Transcribed page contents =>
☆ ☆ ☆ ☆ ☆ ☆ ☆
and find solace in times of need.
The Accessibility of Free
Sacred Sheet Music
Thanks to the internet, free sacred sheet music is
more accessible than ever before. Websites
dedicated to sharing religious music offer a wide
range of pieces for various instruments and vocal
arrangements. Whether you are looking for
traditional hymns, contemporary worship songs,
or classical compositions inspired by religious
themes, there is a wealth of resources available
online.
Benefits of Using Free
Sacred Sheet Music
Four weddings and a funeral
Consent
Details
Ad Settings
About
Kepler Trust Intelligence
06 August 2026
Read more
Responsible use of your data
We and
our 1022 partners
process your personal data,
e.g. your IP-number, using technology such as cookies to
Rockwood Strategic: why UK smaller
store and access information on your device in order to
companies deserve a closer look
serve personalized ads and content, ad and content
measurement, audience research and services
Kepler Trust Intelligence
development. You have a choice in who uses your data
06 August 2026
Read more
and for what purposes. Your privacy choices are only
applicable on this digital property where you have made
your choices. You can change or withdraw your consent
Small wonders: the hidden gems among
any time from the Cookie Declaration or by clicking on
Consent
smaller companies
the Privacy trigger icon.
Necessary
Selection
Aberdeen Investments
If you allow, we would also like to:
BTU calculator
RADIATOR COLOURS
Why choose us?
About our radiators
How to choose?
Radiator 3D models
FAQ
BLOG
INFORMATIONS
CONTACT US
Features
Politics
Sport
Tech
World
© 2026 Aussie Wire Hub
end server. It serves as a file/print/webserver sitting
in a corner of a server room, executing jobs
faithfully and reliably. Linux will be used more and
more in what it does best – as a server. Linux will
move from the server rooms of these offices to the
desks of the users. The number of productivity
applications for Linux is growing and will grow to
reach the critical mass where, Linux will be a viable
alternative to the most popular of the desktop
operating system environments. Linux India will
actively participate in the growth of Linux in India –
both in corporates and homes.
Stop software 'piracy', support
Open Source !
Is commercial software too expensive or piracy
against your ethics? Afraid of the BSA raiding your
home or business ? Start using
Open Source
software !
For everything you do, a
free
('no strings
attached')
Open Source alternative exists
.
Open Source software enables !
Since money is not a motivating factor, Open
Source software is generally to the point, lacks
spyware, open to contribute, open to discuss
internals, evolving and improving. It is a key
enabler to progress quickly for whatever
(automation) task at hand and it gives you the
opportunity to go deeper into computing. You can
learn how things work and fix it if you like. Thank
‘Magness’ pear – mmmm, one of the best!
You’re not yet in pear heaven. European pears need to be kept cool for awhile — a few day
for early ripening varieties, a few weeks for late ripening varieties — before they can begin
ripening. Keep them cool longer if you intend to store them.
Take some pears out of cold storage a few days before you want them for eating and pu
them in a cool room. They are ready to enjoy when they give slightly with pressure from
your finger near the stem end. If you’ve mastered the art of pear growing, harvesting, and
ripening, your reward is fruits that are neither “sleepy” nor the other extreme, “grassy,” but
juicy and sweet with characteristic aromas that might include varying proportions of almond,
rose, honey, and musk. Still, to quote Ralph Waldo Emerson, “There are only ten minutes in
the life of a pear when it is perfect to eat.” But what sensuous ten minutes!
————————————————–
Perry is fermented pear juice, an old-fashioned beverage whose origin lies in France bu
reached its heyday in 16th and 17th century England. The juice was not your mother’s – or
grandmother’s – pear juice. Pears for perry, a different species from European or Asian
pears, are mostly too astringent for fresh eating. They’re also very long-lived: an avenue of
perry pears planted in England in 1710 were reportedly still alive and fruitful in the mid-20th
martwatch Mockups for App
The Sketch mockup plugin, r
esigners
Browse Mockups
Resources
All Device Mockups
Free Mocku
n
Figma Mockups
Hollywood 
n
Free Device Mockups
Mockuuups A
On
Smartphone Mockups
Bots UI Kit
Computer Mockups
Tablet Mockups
☆ ☆ ☆ ☆ ☆ ☆ ☆
Task to carry out => When you repeat the data, keep each line exactly as given.

Reply =>
and find solace in times of need.
The Accessibility of Free
Sacred Sheet Music
Thanks to the internet, free sacred sheet music is
more accessible than ever before. Websites
dedicated to sharing religious music offer a wide
range of pieces for various instruments and vocal
arrangements. Whether you are looking for
traditional hymns, contemporary worship songs,
or classical compositions inspired by religious
themes, there is a wealth of resources available
online.
Benefits of Using Free
Sacred Sheet Music
Four weddings and a funeral
Consent
Details
Ad Settings
About
Kepler Trust Intelligence
06 August 2026
Read more
Responsible use of your data
We and
our 1022 partners
process your personal data,
e.g. your IP-number, using technology such as cookies to
Rockwood Strategic: why UK smaller
store and access information on your device in order to
companies deserve a closer look
serve personalized ads and content, ad and content
measurement, audience research and services
Kepler Trust Intelligence
development. You have a choice in who uses your data
06 August 2026
Read more
and for what purposes. Your privacy choices are only
applicable on this digital property where you have made
your choices. You can change or withdraw your consent
Small wonders: the hidden gems among
any time from the Cookie Declaration or by clicking on
Consent
smaller companies
the Privacy trigger icon.
Necessary
Selection
Aberdeen Investments
If you allow, we would also like to:
BTU calculator
RADIATOR COLOURS
Why choose us?
About our radiators
How to choose?
Radiator 3D models
FAQ
BLOG
INFORMATIONS
CONTACT US
Features
Politics
Sport
Tech
World
© 2026 Aussie Wire Hub
end server. It serves as a file/print/webserver sitting
in a corner of a server room, executing jobs
faithfully and reliably. Linux will be used more and
more in what it does best – as a server. Linux will
move from the server rooms of these offices to the
desks of the users. The number of productivity
applications for Linux is growing and will grow to
reach the critical mass where, Linux will be a viable
alternative to the most popular of the desktop
operating system environments. Linux India will
actively participate in the growth of Linux in India –
both in corporates and homes.
Stop software 'piracy', support
Open Source !
Is commercial software too expensive or piracy
against your ethics? Afraid of the BSA raiding your
home or business ? Start using
Open Source
software !
For everything you do, a
free
('no strings
attached')
Open Source alternative exists
.
Open Source software enables !
Since money is not a motivating factor, Open
Source software is generally to the point, lacks
spyware, open to contribute, open to discuss
internals, evolving and improving. It is a key
enabler to progress quickly for whatever
(automation) task at hand and it gives you the
opportunity to go deeper into computing. You can
learn how things work and fix it if you like. Thank
‘Magness’ pear – mmmm, one of the best!
You’re not yet in pear heaven. European pears need to be kept cool for awhile — a few day
for early ripening varieties, a few weeks for late ripening varieties — before they can begin
ripening. Keep them cool longer if you intend to store them.
Take some pears out of cold storage a few days before you want them for eating and pu
them in a cool room. They are ready to enjoy when they give slightly with pressure from
your finger near the stem end. If you’ve mastered the art of pear growing, harvesting, and
ripening, your reward is fruits that are neither “sleepy” nor the other extreme, “grassy,” but
juicy and sweet with characteristic aromas that might include varying proportions of almond,
rose, honey, and musk. Still, to quote Ralph Waldo Emerson, “There are only ten minutes in
the life of a pear when it is perfect to eat.” But what sensuous ten minutes!
————————————————–
Perry is fermented pear juice, an old-fashioned beverage whose origin lies in France bu
reached its heyday in 16th and 17th century England. The juice was not your mother’s – or
grandmother’s – pear juice. Pears for perry, a different species from European or Asian
pears, are mostly too astringent for fresh eating. They’re also very long-lived: an avenue of
perry pears planted in England in 1710 were reportedly still alive and fruitful in the mid-20th
martwatch Mockups for App
The Sketch mockup plugin, r
esigners
Browse Mockups
Resources
All Device Mockups
Free Mocku
n
Figma Mockups
Hollywood 
n
Free Device Mockups
Mockuuups A
On
Smartphone Mockups
Bots UI Kit
Computer Mockups
Tablet Mockups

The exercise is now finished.